Nous sommes fiers du principe « pollueur payeur », inscrit dans notre constitution. A juste titre, car ce principe présente deux qualités : être une source de moyens financiers pour traiter convenablement les dommages et faire de la prévention, et influencer le comportement des responsables des pollutions.
C’est comme la santé. Les dépenses inquiètent les décideurs, avec les déficits qu’elles entraînent. Rares sont les déclarations sur les vertus d’une population en bonne santé et sur les bienfaits d’un système de santé performant. Le coût est mis en avant, jamais la valeur du service.

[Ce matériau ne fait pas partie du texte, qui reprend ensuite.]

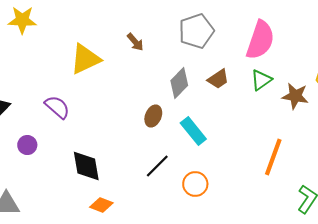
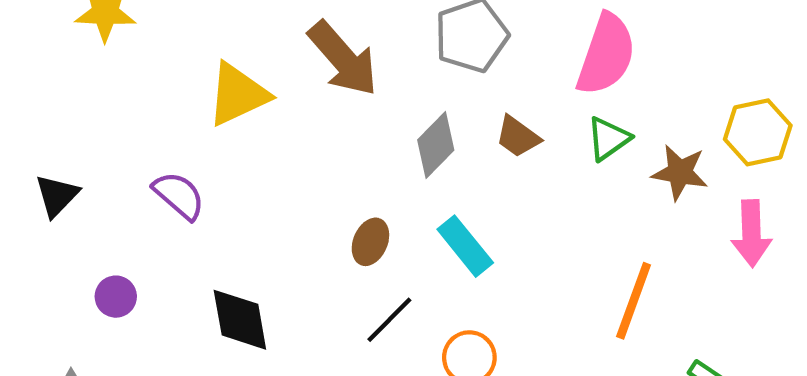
brown arrow: (135, 42) -> (343, 59), size x2.0
brown trapezoid: (218, 79) -> (518, 137), turned 70
brown ellipse: (153, 116) -> (370, 242), moved
purple circle: (27, 145) -> (116, 297), moved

L’environnement est traité de la même manière. « Combien ça coute ? » semble être la seule question. Alors que ce ne sont pas les actions en faveur de l’environnement qui coûtent, ce sont celles qui ne sont pas faites. L’inaction coute bien plus cher que l’action. Imaginez un instant que soit décidé l’abandon de la taxe sur les ordures ménagères, et la politique qui va avec. Les grèves des éboueurs vous donnent des images de ce que cela pourrait donner, et il faudrait y ajouter bien d’autres phénomènes, pollution des eaux, problèmes d’hygiène, épidémies, etc. Dans un autre ordre d’idées, la dégradation de sites peut entraîner une baisse de fréquentation, ce qui couterait plus cher que leur entretien. N’oublions pas que le premier ministre de l’environnement, Robert Poujade, par ailleurs maire de Dijon, disait que son secteur sauvegardé rapportait plus à sa ville que sa zone d’activités.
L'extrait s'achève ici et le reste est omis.